What is needed.
Your task is to transcribe the entries exactly.

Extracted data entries
━━━━━━━━━━━━━━━━
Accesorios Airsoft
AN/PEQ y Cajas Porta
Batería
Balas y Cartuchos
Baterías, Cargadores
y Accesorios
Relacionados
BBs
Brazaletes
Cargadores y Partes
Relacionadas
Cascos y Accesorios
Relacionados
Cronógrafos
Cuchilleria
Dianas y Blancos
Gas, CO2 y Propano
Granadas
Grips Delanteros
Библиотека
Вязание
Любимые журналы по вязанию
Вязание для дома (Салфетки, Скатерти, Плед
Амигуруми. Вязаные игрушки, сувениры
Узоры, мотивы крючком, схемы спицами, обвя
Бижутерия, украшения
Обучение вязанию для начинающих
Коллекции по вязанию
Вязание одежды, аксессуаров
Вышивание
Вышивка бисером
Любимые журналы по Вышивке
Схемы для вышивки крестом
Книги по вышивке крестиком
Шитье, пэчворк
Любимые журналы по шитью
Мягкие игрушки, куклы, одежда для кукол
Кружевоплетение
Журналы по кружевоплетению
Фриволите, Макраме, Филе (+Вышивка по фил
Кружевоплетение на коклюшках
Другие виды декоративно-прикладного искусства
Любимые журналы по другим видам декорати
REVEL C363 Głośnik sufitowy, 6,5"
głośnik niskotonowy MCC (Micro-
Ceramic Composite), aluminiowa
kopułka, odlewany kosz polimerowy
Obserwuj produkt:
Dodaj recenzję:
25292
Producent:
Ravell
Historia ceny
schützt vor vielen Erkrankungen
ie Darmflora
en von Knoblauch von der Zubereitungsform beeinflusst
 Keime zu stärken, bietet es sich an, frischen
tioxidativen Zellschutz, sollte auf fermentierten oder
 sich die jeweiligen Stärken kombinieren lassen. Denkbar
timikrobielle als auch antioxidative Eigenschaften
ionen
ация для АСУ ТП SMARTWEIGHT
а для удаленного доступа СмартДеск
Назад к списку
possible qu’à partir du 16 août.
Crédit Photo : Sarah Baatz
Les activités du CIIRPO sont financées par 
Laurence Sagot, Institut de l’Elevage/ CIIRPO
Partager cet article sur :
━━━━━━━━━━━━━━━━
The completed task.
Accesorios Airsoft
AN/PEQ y Cajas Porta
Batería
Balas y Cartuchos
Baterías, Cargadores
y Accesorios
Relacionados
BBs
Brazaletes
Cargadores y Partes
Relacionadas
Cascos y Accesorios
Relacionados
Cronógrafos
Cuchilleria
Dianas y Blancos
Gas, CO2 y Propano
Granadas
Grips Delanteros
Библиотека
Вязание
Любимые журналы по вязанию
Вязание для дома (Салфетки, Скатерти, Плед
Амигуруми. Вязаные игрушки, сувениры
Узоры, мотивы крючком, схемы спицами, обвя
Бижутерия, украшения
Обучение вязанию для начинающих
Коллекции по вязанию
Вязание одежды, аксессуаров
Вышивание
Вышивка бисером
Любимые журналы по Вышивке
Схемы для вышивки крестом
Книги по вышивке крестиком
Шитье, пэчворк
Любимые журналы по шитью
Мягкие игрушки, куклы, одежда для кукол
Кружевоплетение
Журналы по кружевоплетению
Фриволите, Макраме, Филе (+Вышивка по фил
Кружевоплетение на коклюшках
Другие виды декоративно-прикладного искусства
Любимые журналы по другим видам декорати
REVEL C363 Głośnik sufitowy, 6,5"
głośnik niskotonowy MCC (Micro-
Ceramic Composite), aluminiowa
kopułka, odlewany kosz polimerowy
Obserwuj produkt:
Dodaj recenzję:
25292
Producent:
Ravell
Historia ceny
schützt vor vielen Erkrankungen
ie Darmflora
en von Knoblauch von der Zubereitungsform beeinflusst
 Keime zu stärken, bietet es sich an, frischen
tioxidativen Zellschutz, sollte auf fermentierten oder
 sich die jeweiligen Stärken kombinieren lassen. Denkbar
timikrobielle als auch antioxidative Eigenschaften
ionen
ация для АСУ ТП SMARTWEIGHT
а для удаленного доступа СмартДеск
Назад к списку
possible qu’à partir du 16 août.
Crédit Photo : Sarah Baatz
Les activités du CIIRPO sont financées par 
Laurence Sagot, Institut de l’Elevage/ CIIRPO
Partager cet article sur :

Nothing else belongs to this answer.